Menurut Ridawan H.R ada tiga keadaan kondisional yang menjadikan pemerintah dapat melakukan tindakan diskresif, yaitu:
- Belum ada peraturan perundang-undangan yang mengatur tentang penyelesaian in concreto terhadap suatu masalah, padahal masalah tersebut menuntut penyelesaian yang segera.
- Peraturan perundang-undangan yang menjadi dasar tindakan aparat pemerintah telah memberikan kebebasan sepenuhnya.
- adanya delegasi peraturan perundang-undangan, yaitu pemberian kekuasaan untuk mengatur sendiri kepada pemerintah yang sebenarnya kekuasaan itu dimiliki oleh aparat yang lebih tinggi tingkatannya.
Dalam kondisi diatas yang pertama mengandung arti sebagai suatu tindakan pemerintah yang dilakukan atas inisiatif sendiri akibat terjadi kekosongan hukum (undang-undang). dalam kondisi tersebut kekosongan hukum tersebut harus diisi oleh pemerintah dengan menetapkan sendiri hukium yang berlaku terhadap kasus yang bersangkutan.
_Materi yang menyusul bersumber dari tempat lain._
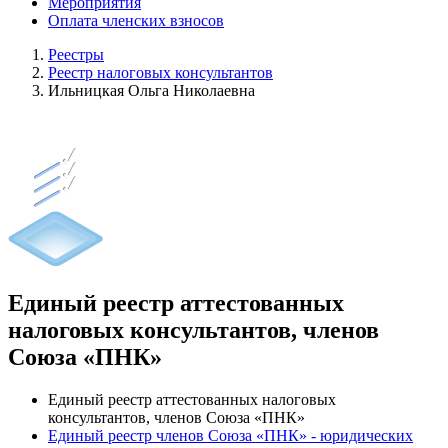
Мероприятия
Оплата членских взносов
Реестры
Реестр налоговых консультантов
Ильницкая Ольга Николаевна
Единый реестр аттестованных
налоговых консультантов, членов
Союза «ПНК»
Единый реестр аттестованных налоговых
консультантов, членов Союза «ПНК»
Единый реестр членов Союза «ПНК» - юридических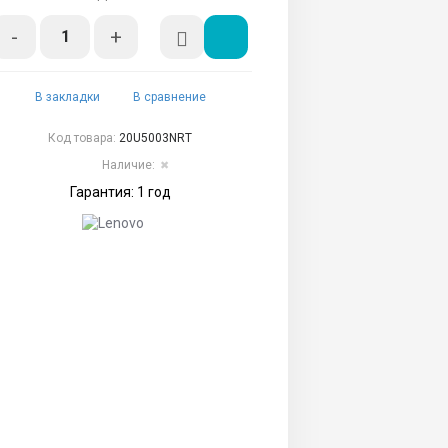
-
+
В закладки
В сравнение
Код товара:
20U5003NRT
Наличие:
✖
Гарантия: 1 год
й
k
s/documents/Services
рвисы</b></a>
4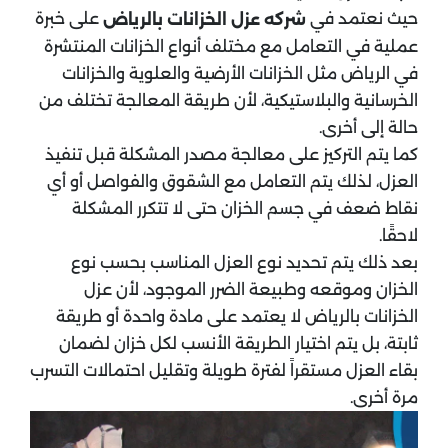
حيث نعتمد في
على خبرة
شركه عزل الخزانات بالرياض
عملية في التعامل مع مختلف أنواع الخزانات المنتشرة
في الرياض مثل الخزانات الأرضية والعلوية والخزانات
الخرسانية والبلاستيكية، لأن طريقة المعالجة تختلف من
حالة إلى أخرى.
كما يتم التركيز على معالجة مصدر المشكلة قبل تنفيذ
العزل، لذلك يتم التعامل مع الشقوق والفواصل أو أي
نقاط ضعف في جسم الخزان حتى لا تتكرر المشكلة
لاحقًا.
بعد ذلك يتم تحديد نوع العزل المناسب بحسب نوع
الخزان وموقعه وطبيعة الضرر الموجود، لأن عزل
الخزانات بالرياض لا يعتمد على مادة واحدة أو طريقة
ثابتة، بل يتم اختيار الطريقة الأنسب لكل خزان لضمان
بقاء العزل مستقراً لفترة طويلة وتقليل احتمالات التسرب
مرة أخرى.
Dalam kondisi yang kedua, diskresi merupakan tindakan yang dilakukan oleh pemerintah atas inisiatif sendiri untuk menjalankan suatu undang-undang karena undang-undang itu sendiri tidak mengatur cara untuk menjalankannya secara khusus.Dalam kondisi ketiga, diskresi merupakan tindakan pemerintah yang dilakukan atas inisiatif sendiri karena aparat pemerintah diberikan kekuasaan untuk mengatur sendiri suatu hal tertentu, meskipun kewenangan untuk mengatur hal tersebut sebenarnya dimiliki oleh aparat yang lebih tinggi tingkatannya.
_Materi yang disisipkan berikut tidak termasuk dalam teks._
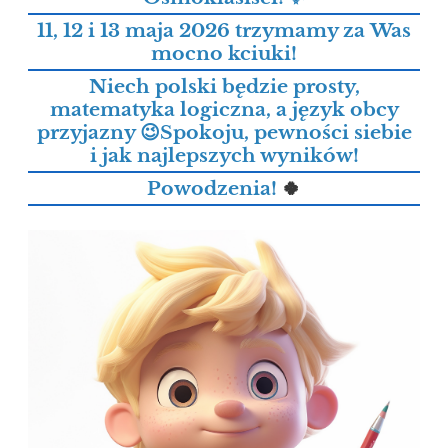
11, 12 i 13 maja 2026 trzymamy za Was
mocno kciuki!
Niech polski będzie prosty,
matematyka logiczna, a język obcy
przyjazny 😉Spokoju, pewności siebie
i jak najlepszych wyników!
Powodzenia!
🍀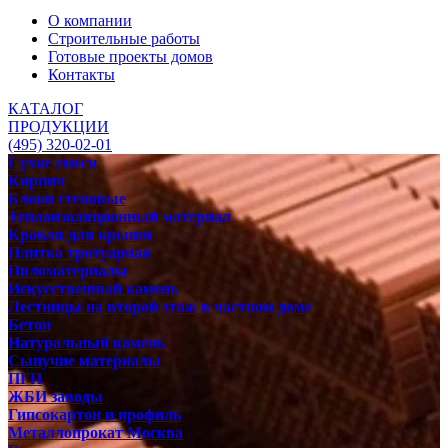
О компании
Строительные работы
Готовые проекты домов
Контакты
КАТАЛОГ
ПРОДУКЦИИ
(495) 320-02-01
Сухие смеси
Кирпич
Блоки стеновые
Теплоизоляционный материал
Кровля для крыши
Плитка тротуарная
Пиломатериалы
Искусственный камень
Лестницы на второй этаж в частном доме
Бетон
Натуральный камень
Сыпучие материалы
ПГП
ЖБИ заводы
Гипсокартон и профиль
Металлопрокат Москва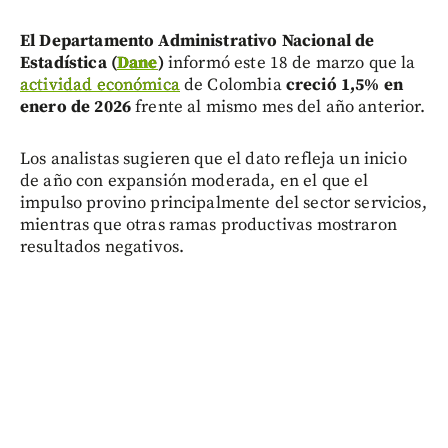
El Departamento Administrativo Nacional de
Estadística (
Dane
)
informó este 18 de marzo que la
actividad económica
de Colombia
creció 1,5% en
enero de 2026
frente al mismo mes del año anterior.
Los analistas sugieren que el dato refleja un inicio
de año con expansión moderada, en el que el
impulso provino principalmente del sector servicios,
mientras que otras ramas productivas mostraron
resultados negativos.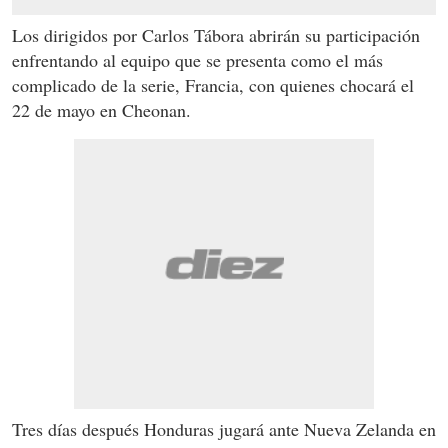
Los dirigidos por Carlos Tábora abrirán su participación
enfrentando al equipo que se presenta como el más
complicado de la serie, Francia, con quienes chocará el
22 de mayo en Cheonan.
Tres días después Honduras jugará ante Nueva Zelanda en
Sjachran Basah mengemukakan beberapa persyaratan yang harus dipenuhi dalam tindakan diskresi, yaitu:
- Ditujukan untuk menjalankan tugas servis publik.
- merupakan sikap tindak yang aktif dari administrasi negara.
- Diambil atas inisiatif sendiri, dimaksudkan untuk menyelesaikan persoalan penting yang timbul secara tiba-tiba.
- Dapat dipertanggungjawabkan, baik secara moral kepada Tuhan Yang Maha Esa maupun secara hukum.
Saut Panjaitan mengemukakan bentuk-bentuk tindakan pemerintah, yaitu:
- Membentuk peraturan perundang-undangan di bawah undang-undangyang dari sisi materil mengikat secara umum.
- Mengeluarkan beschikkingyang bersifat konkret, final, dan individual.
- Melakukan tindakan administrasi negara yang nyata dan aktif.
- Menjalankan fungsi peradilan, terutama dalam keberatan dan banding administrasi.
Kesimpulan secara garis besar mengenai asas diskresi sebagai suatu tindakan pemerintah yang diambil secara inisiatif sendiri sesungguhnya bukan merupakan tindakan yang sewenang-wenang. Diskresi itu bukan merupakan tindakan pejabat administrasi negara yang bebas secara mutlak tanpa ada batasan-batasannya karena mengenai hal atau keadaan yang memerlukan tindakan diskresi semata-mata bergantung kepada kehendak pejabat administrasi negara, namun dibatasi oleh keadaan faktual, situasi, motivasi, maksud dan tujuan serta pertanggungjawaban moral tindakan diskresi tersebut.